*** Opening of Extracted data ***
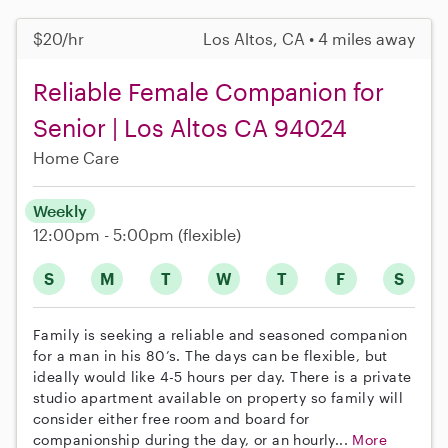
$20/hr
Los Altos, CA • 4 miles away
Reliable Female Companion for
Senior | Los Altos CA 94024
Home Care
Weekly
12:00pm - 5:00pm
(flexible)
S
M
T
W
T
F
S
Family is seeking a reliable and seasoned companion
for a man in his 80’s. The days can be flexible, but
ideally would like 4-5 hours per day. There is a private
studio apartment available on property so family will
consider either free room and board for
companionship during the day, or an hourly...
More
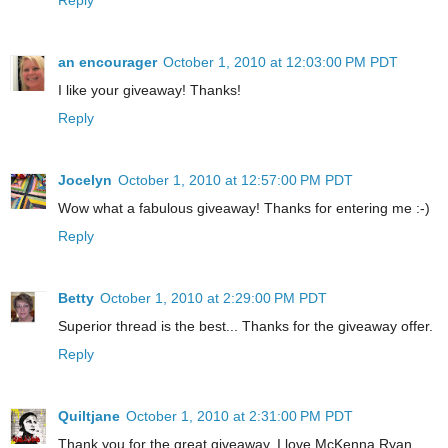
an encourager
October 1, 2010 at 12:03:00 PM PDT
I like your giveaway! Thanks!
Reply
Jocelyn
October 1, 2010 at 12:57:00 PM PDT
Wow what a fabulous giveaway! Thanks for entering me :-)
Reply
Betty
October 1, 2010 at 2:29:00 PM PDT
Superior thread is the best... Thanks for the giveaway offer.
Reply
Quiltjane
October 1, 2010 at 2:31:00 PM PDT
Thank you for the great giveaway. I love McKenna Ryan.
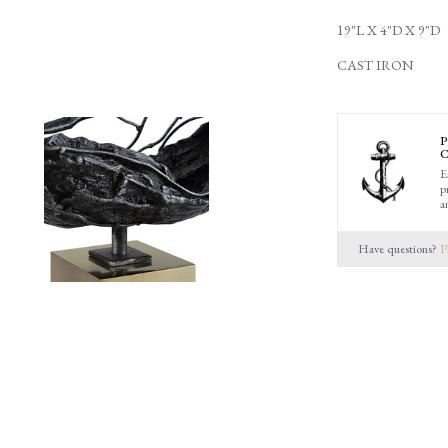
19"L X 4"D X 9"D
CAST IRON
P
C
E
p
a
Have questions?
P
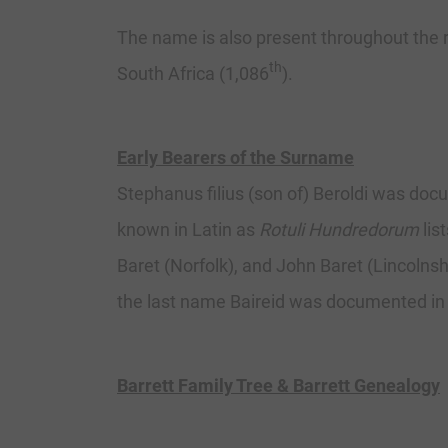
The name is also present throughout the
th
South Africa (1,086
).
Early Bearers of the Surname
Stephanus filius (son of) Beroldi was doc
known in Latin as
Rotuli Hundredorum
lis
Baret (Norfolk), and John Baret (Lincolnshi
the last name Baireid was documented in
Barrett Family Tree & Barrett Genealogy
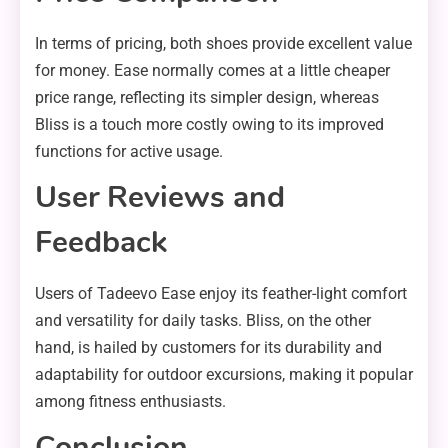
In terms of pricing, both shoes provide excellent value
for money. Ease normally comes at a little cheaper
price range, reflecting its simpler design, whereas
Bliss is a touch more costly owing to its improved
functions for active usage.
User Reviews and
Feedback
Users of Tadeevo Ease enjoy its feather-light comfort
and versatility for daily tasks. Bliss, on the other
hand, is hailed by customers for its durability and
adaptability for outdoor excursions, making it popular
among fitness enthusiasts.
Conclusion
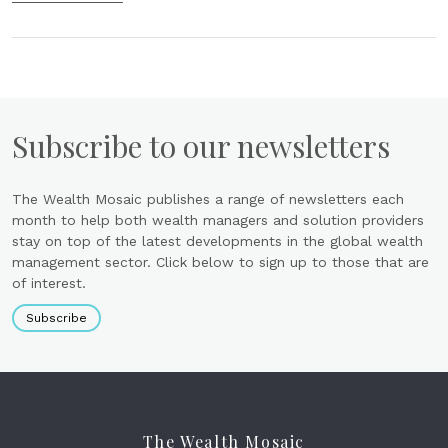
Subscribe to our newsletters
The Wealth Mosaic publishes a range of newsletters each
month to help both wealth managers and solution providers
stay on top of the latest developments in the global wealth
management sector. Click below to sign up to those that are
of interest.
Subscribe
The Wealth Mosaic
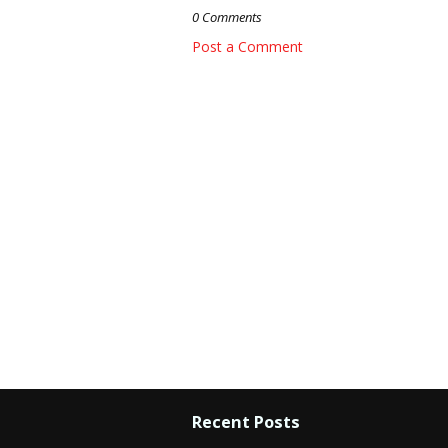
0 Comments
Post a Comment
Recent Posts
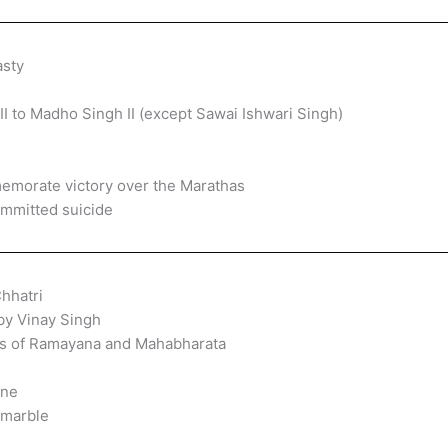
asty
II to Madho Singh II (except Sawai Ishwari Singh)
memorate victory over the Marathas
mmitted suicide
hhatri
by Vinay Singh
ngs of Ramayana and Mahabharata
one
 marble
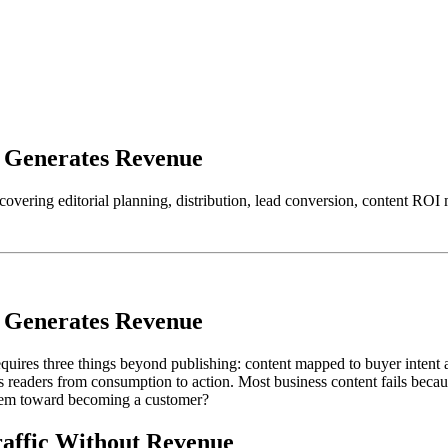
y Generates Revenue
 covering editorial planning, distribution, lead conversion, content R
y Generates Revenue
uires three things beyond publishing: content mapped to buyer intent at
 readers from consumption to action. Most business content fails becau
 them toward becoming a customer?
affic Without Revenue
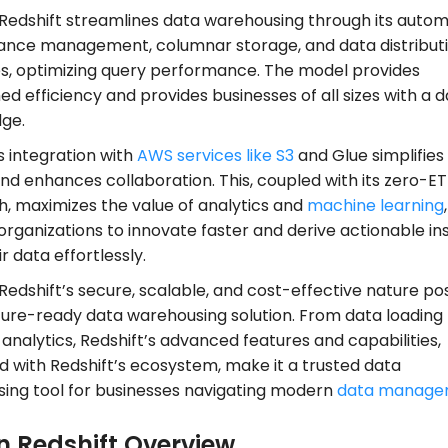
edshift streamlines data warehousing through its autom
nce management, columnar storage, and data distribut
es, optimizing query performance. The model provides
 efficiency and provides businesses of all sizes with a 
dge.
s integration with
AWS services like S3
and Glue simplifies
nd enhances collaboration. This, coupled with its zero-ET
, maximizes the value of analytics and
machine learning
,
organizations to innovate faster and derive actionable in
r data effortlessly.
edshift’s secure, scalable, and cost-effective nature pos
uture-ready data warehousing solution. From data loading
nalytics, Redshift’s advanced features and capabilities,
 with Redshift’s ecosystem, make it a trusted data
ing tool for businesses navigating modern
data manage
 Redshift Overview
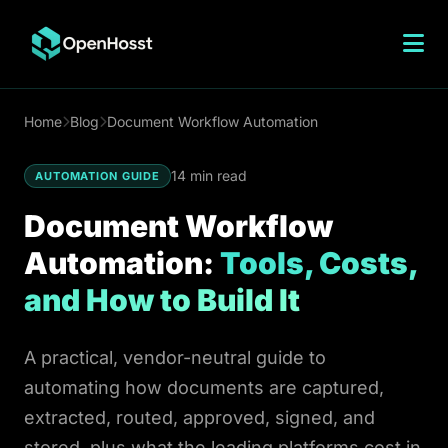
n8n Hosting
Home
Blog
Document Workflow Automation
n8n vs Zapier
14 min read
AUTOMATION GUIDE
n8n vs Workato
Document Workflow
Make vs n8n
Automation:
Tools, Costs,
n8n Cloud Pricing
and How to Build It
n8n Open Source
n8n on DigitalOcean
A practical, vendor-neutral guide to
n8n on Hostinger
automating how documents are captured,
VPS n8n Hosting
extracted, routed, approved, signed, and
n8n Templates
stored, plus what the leading platforms cost in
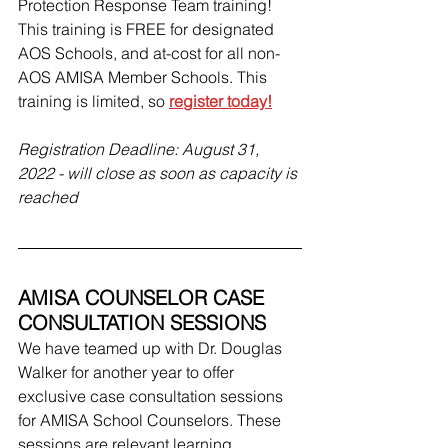
Protection Response Team training! 
This training is FREE for designated 
AOS Schools, and at-cost for all non-
AOS AMISA Member Schools. This 
training is limited, so 
register today!
Registration Deadline: August 31, 
2022 - will close as soon as capacity is 
reached
AMISA COUNSELOR CASE 
CONSULTATION SESSIONS
We have teamed up with Dr. Douglas 
Walker for another year to offer 
exclusive case consultation sessions 
for AMISA School Counselors. These 
sessions are relevant learning 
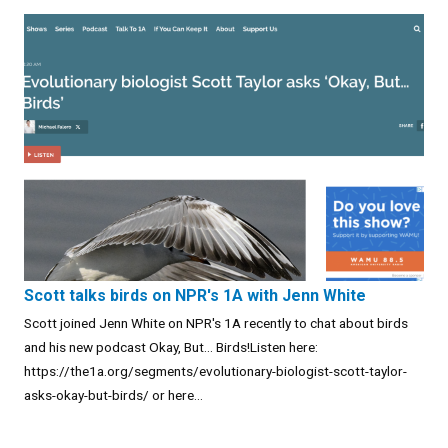
Scott talks birds on NPR's 1A with Jenn White
Scott joined Jenn White on NPR's 1A recently to chat about birds
and his new podcast Okay, But... Birds!Listen here:
https://the1a.org/segments/evolutionary-biologist-scott-taylor-
asks-okay-but-birds/ or here...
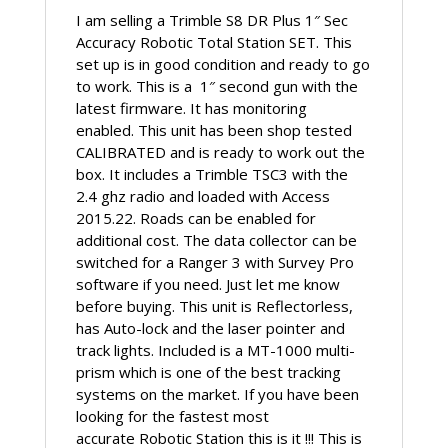
quantity
I am selling a Trimble S8 DR Plus 1″ Sec
Accuracy Robotic Total Station SET. This
set up is in good condition and ready to go
to work. This is a 1″ second gun with the
latest firmware. It has monitoring
enabled. This unit has been shop tested
CALIBRATED and is ready to work out the
box. It includes a Trimble TSC3 with the
2.4 ghz radio and loaded with Access
2015.22. Roads can be enabled for
additional cost. The data collector can be
switched for a Ranger 3 with Survey Pro
software if you need. Just let me know
before buying. This unit is Reflectorless,
has Auto-lock and the laser pointer and
track lights. Included is a MT-1000 multi-
prism which is one of the best tracking
systems on the market. If you have been
looking for the fastest most
accurate Robotic Station this is it !!! This is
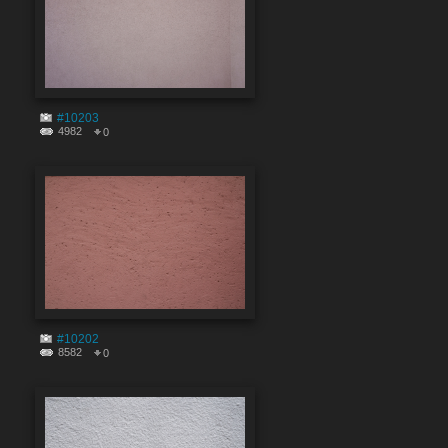
#10203
4982
0
#10202
8582
0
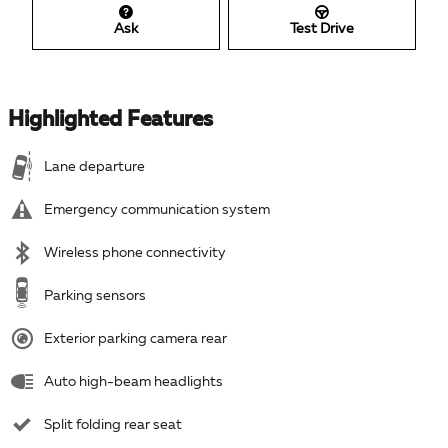
Ask
Test Drive
Highlighted Features
Lane departure
Emergency communication system
Wireless phone connectivity
Parking sensors
Exterior parking camera rear
Auto high-beam headlights
Split folding rear seat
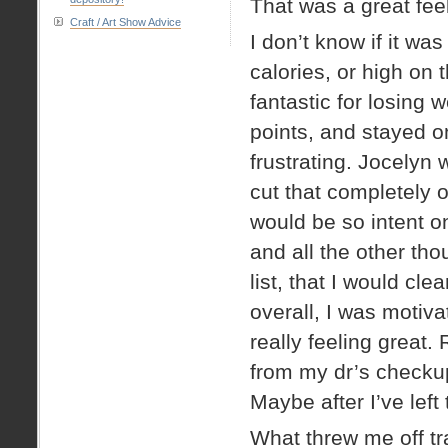
That was a great fee
Craft / Art Show Advice
I don’t know if it w
calories, or high on
fantastic for losing 
points, and stayed o
frustrating. Jocelyn w
cut that completely o
would be so intent o
and all the other th
list, that I would cle
overall, I was moti
really feeling great.
from my dr’s checkup
Maybe after I’ve left 
What threw me off tra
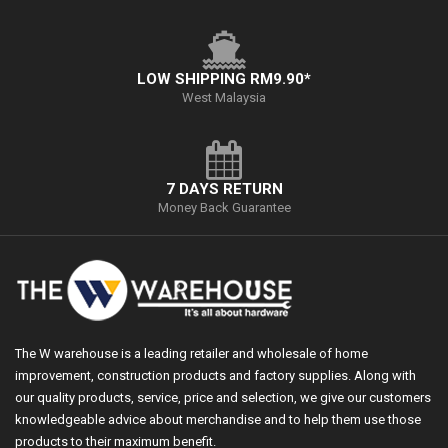
LOW SHIPPING RM9.90*
West Malaysia
7 DAYS RETURN
Money Back Guarantee
The W warehouse is a leading retailer and wholesale of home
improvement, construction products and factory supplies. Along with
our quality products, service, price and selection, we give our customers
knowledgeable advice about merchandise and to help them use those
products to their maximum benefit.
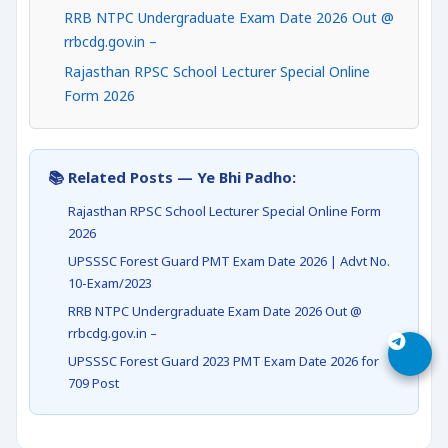
RRB NTPC Undergraduate Exam Date 2026 Out @
rrbcdg.gov.in –
Rajasthan RPSC School Lecturer Special Online
Form 2026
📚 Related Posts — Ye Bhi Padho:
Rajasthan RPSC School Lecturer Special Online Form
2026
UPSSSC Forest Guard PMT Exam Date 2026 | Advt No.
10-Exam/2023
RRB NTPC Undergraduate Exam Date 2026 Out @
rrbcdg.gov.in –
UPSSSC Forest Guard 2023 PMT Exam Date 2026 for
709 Post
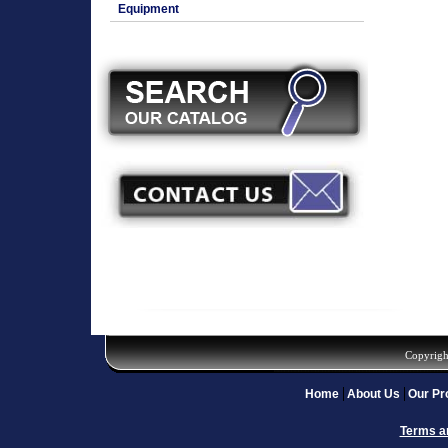
Equipment
Copyrigh
Home
About Us
Our Pr
Terms a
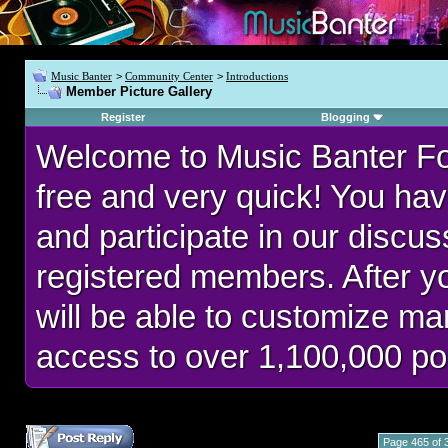
Music Banter
>
Community Center
>
Introductions
Member Picture Gallery
Register
Blogging
Welcome to Music Banter F
free and very quick! You hav
and participate in our discu
registered members. After 
will be able to customize man
access to over 1,100,000 po
Page 465 of 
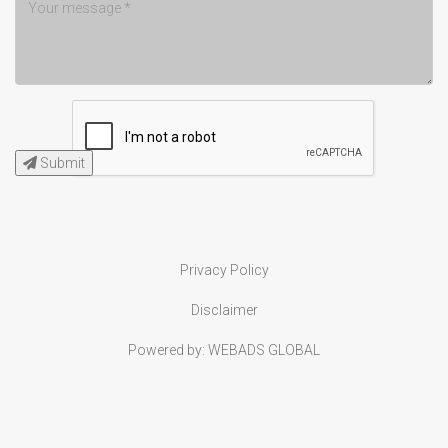
Submit
Privacy Policy
Disclaimer
Powered by:
WEBADS GLOBAL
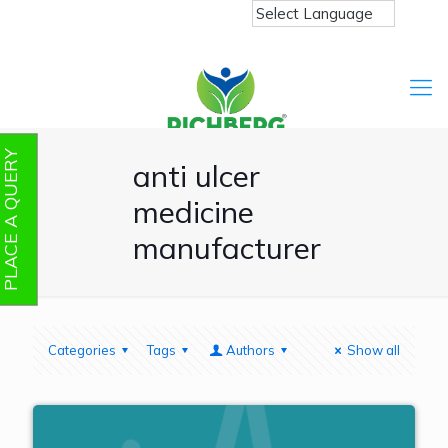
PLACE A QUERY
anti ulcer
medicine
manufacturer
Categories
Tags
Authors
Show all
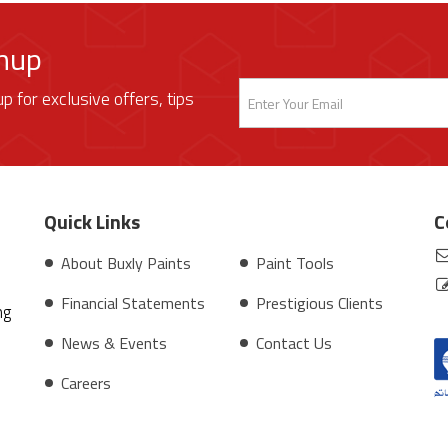
gnup
up for exclusive offers, tips
Quick Links
C
About Buxly Paints
Paint Tools
Financial Statements
Prestigious Clients
ng
News & Events
Contact Us
Careers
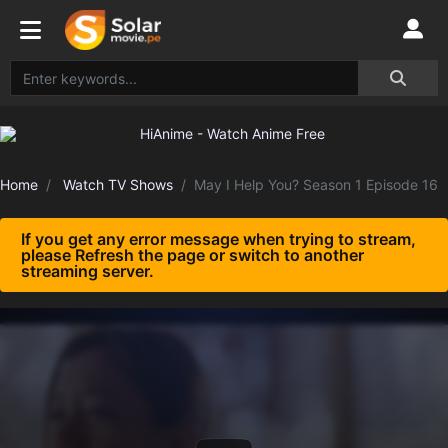
Home
Watch TV Shows
May I Help You? Season 1 Episode 16
If you get any error message when trying to stream,
please Refresh the page or switch to another
streaming server.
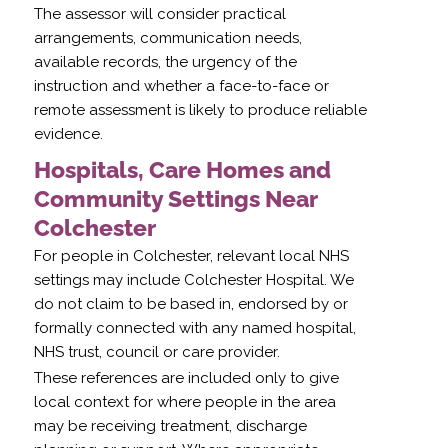
The assessor will consider practical
arrangements, communication needs,
available records, the urgency of the
instruction and whether a face-to-face or
remote assessment is likely to produce reliable
evidence.
Hospitals, Care Homes and
Community Settings Near
Colchester
For people in Colchester, relevant local NHS
settings may include Colchester Hospital. We
do not claim to be based in, endorsed by or
formally connected with any named hospital,
NHS trust, council or care provider.
These references are included only to give
local context for where people in the area
may be receiving treatment, discharge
*** Close of Extracted data ***
Prompt:
For this exercise, transcribe the entries verbatim and skip all pictures.

Output below:
$20/hr
Los Altos, CA • 4 miles away
Reliable Female Companion for
Senior | Los Altos CA 94024
Home Care
Weekly
12:00pm - 5:00pm
(flexible)
S
M
T
W
T
F
S
Family is seeking a reliable and seasoned companion
for a man in his 80’s. The days can be flexible, but
ideally would like 4-5 hours per day. There is a private
studio apartment available on property so family will
consider either free room and board for
companionship during the day, or an hourly...
More
an encourager
October 1, 2010 at 12:03:00 PM PDT
I like your giveaway! Thanks!
Reply
Jocelyn
October 1, 2010 at 12:57:00 PM PDT
Wow what a fabulous giveaway! Thanks for entering me :-)
Reply
Betty
October 1, 2010 at 2:29:00 PM PDT
Superior thread is the best... Thanks for the giveaway offer.
Reply
Quiltjane
October 1, 2010 at 2:31:00 PM PDT
Thank you for the great giveaway. I love McKenna Ryan.
19"L X 4"D X 9"D
CAST IRON
P
C
E
p
a
Have questions?
P
The name is also present throughout the
th
South Africa (1,086
).
Early Bearers of the Surname
Stephanus filius (son of) Beroldi was doc
known in Latin as
Rotuli Hundredorum
lis
Baret (Norfolk), and John Baret (Lincolnshi
the last name Baireid was documented in
Barrett Family Tree & Barrett Genealogy
In terms of pricing, both shoes provide excellent value
for money. Ease normally comes at a little cheaper
price range, reflecting its simpler design, whereas
Bliss is a touch more costly owing to its improved
functions for active usage.
User Reviews and
Feedback
Users of Tadeevo Ease enjoy its feather-light comfort
and versatility for daily tasks. Bliss, on the other
hand, is hailed by customers for its durability and
adaptability for outdoor excursions, making it popular
among fitness enthusiasts.
Conclusion
Subscribe to our newsletters
The Wealth Mosaic publishes a range of newsletters each
month to help both wealth managers and solution providers
stay on top of the latest developments in the global wealth
management sector. Click below to sign up to those that are
of interest.
Subscribe
The Wealth Mosaic
0 Comments
Post a Comment
Recent Posts
asty
II to Madho Singh II (except Sawai Ishwari Singh)
memorate victory over the Marathas
mmitted suicide
hhatri
by Vinay Singh
ngs of Ramayana and Mahabharata
one
 marble
y Generates Revenue
 covering editorial planning, distribution, lead conversion, content R
y Generates Revenue
uires three things beyond publishing: content mapped to buyer intent at
 readers from consumption to action. Most business content fails becau
 them toward becoming a customer?
affic Without Revenue
edshift streamlines data warehousing through its autom
nce management, columnar storage, and data distribut
es, optimizing query performance. The model provides
 efficiency and provides businesses of all sizes with a 
dge.
s integration with
AWS services like S3
and Glue simplifies
nd enhances collaboration. This, coupled with its zero-ET
, maximizes the value of analytics and
machine learning
,
organizations to innovate faster and derive actionable in
r data effortlessly.
edshift’s secure, scalable, and cost-effective nature pos
uture-ready data warehousing solution. From data loading
nalytics, Redshift’s advanced features and capabilities,
 with Redshift’s ecosystem, make it a trusted data
ing tool for businesses navigating modern
data manage
 Redshift Overview
n8n Hosting
Home
Blog
Document Workflow Automation
n8n vs Zapier
14 min read
AUTOMATION GUIDE
n8n vs Workato
Document Workflow
Make vs n8n
Automation:
Tools, Costs,
n8n Cloud Pricing
and How to Build It
n8n Open Source
n8n on DigitalOcean
A practical, vendor-neutral guide to
n8n on Hostinger
automating how documents are captured,
VPS n8n Hosting
extracted, routed, approved, signed, and
n8n Templates
stored, plus what the leading platforms cost in
Protection Response Team training! 
This training is FREE for designated 
AOS Schools, and at-cost for all non-
AOS AMISA Member Schools. This 
training is limited, so 
register today!
Registration Deadline: August 31, 
2022 - will close as soon as capacity is 
reached
AMISA COUNSELOR CASE 
CONSULTATION SESSIONS
We have teamed up with Dr. Douglas 
Walker for another year to offer 
exclusive case consultation sessions 
for AMISA School Counselors. These 
sessions are relevant learning 
Scott talks birds on NPR's 1A with Jenn White
Scott joined Jenn White on NPR's 1A recently to chat about birds
and his new podcast Okay, But... Birds!Listen here:
https://the1a.org/segments/evolutionary-biologist-scott-taylor-
asks-okay-but-birds/ or here...
quantity
I am selling a Trimble S8 DR Plus 1″ Sec
Accuracy Robotic Total Station SET. This
set up is in good condition and ready to go
to work. This is a 1″ second gun with the
latest firmware. It has monitoring
enabled. This unit has been shop tested
CALIBRATED and is ready to work out the
box. It includes a Trimble TSC3 with the
2.4 ghz radio and loaded with Access
2015.22. Roads can be enabled for
additional cost. The data collector can be
switched for a Ranger 3 with Survey Pro
software if you need. Just let me know
before buying. This unit is Reflectorless,
has Auto-lock and the laser pointer and
track lights. Included is a MT-1000 multi-
prism which is one of the best tracking
systems on the market. If you have been
looking for the fastest most
accurate Robotic Station this is it !!! This is
#10203
4982
0
#10202
8582
0
Ask
Test Drive
Highlighted Features
Lane departure
Emergency communication system
Wireless phone connectivity
Parking sensors
Exterior parking camera rear
Auto high-beam headlights
Split folding rear seat
That was a great fee
Craft / Art Show Advice
I don’t know if it w
calories, or high on
fantastic for losing 
points, and stayed o
frustrating. Jocelyn w
cut that completely o
would be so intent o
and all the other th
list, that I would cle
overall, I was moti
really feeling great.
from my dr’s checkup
Maybe after I’ve left 
What threw me off tra
LOW SHIPPING RM9.90*
West Malaysia
7 DAYS RETURN
Money Back Guarantee
The W warehouse is a leading retailer and wholesale of home
improvement, construction products and factory supplies. Along with
our quality products, service, price and selection, we give our customers
knowledgeable advice about merchandise and to help them use those
products to their maximum benefit.
RRB NTPC Undergraduate Exam Date 2026 Out @
rrbcdg.gov.in –
Rajasthan RPSC School Lecturer Special Online
Form 2026
📚 Related Posts — Ye Bhi Padho:
Rajasthan RPSC School Lecturer Special Online Form
2026
UPSSSC Forest Guard PMT Exam Date 2026 | Advt No.
10-Exam/2023
RRB NTPC Undergraduate Exam Date 2026 Out @
rrbcdg.gov.in –
UPSSSC Forest Guard 2023 PMT Exam Date 2026 for
709 Post
Equipment
Copyrigh
Home
About Us
Our Pr
Terms a
Music Banter
>
Community Center
>
Introductions
Member Picture Gallery
Register
Blogging
Welcome to Music Banter F
free and very quick! You hav
and participate in our discu
registered members. After 
will be able to customize man
access to over 1,100,000 po
Page 465 of 
Submit
Privacy Policy
Disclaimer
Powered by:
WEBADS GLOBAL
PLACE A QUERY
anti ulcer
medicine
manufacturer
Categories
Tags
Authors
Show all
gnup
up for exclusive offers, tips
Quick Links
C
About Buxly Paints
Paint Tools
Financial Statements
Prestigious Clients
ng
News & Events
Contact Us
Careers
Home
Watch TV Shows
May I Help You? Season 1 Episode 16
If you get any error message when trying to stream,
please Refresh the page or switch to another
streaming server.
The assessor will consider practical
arrangements, communication needs,
available records, the urgency of the
instruction and whether a face-to-face or
remote assessment is likely to produce reliable
evidence.
Hospitals, Care Homes and
Community Settings Near
Colchester
For people in Colchester, relevant local NHS
settings may include Colchester Hospital. We
do not claim to be based in, endorsed by or
formally connected with any named hospital,
NHS trust, council or care provider.
These references are included only to give
local context for where people in the area
may be receiving treatment, discharge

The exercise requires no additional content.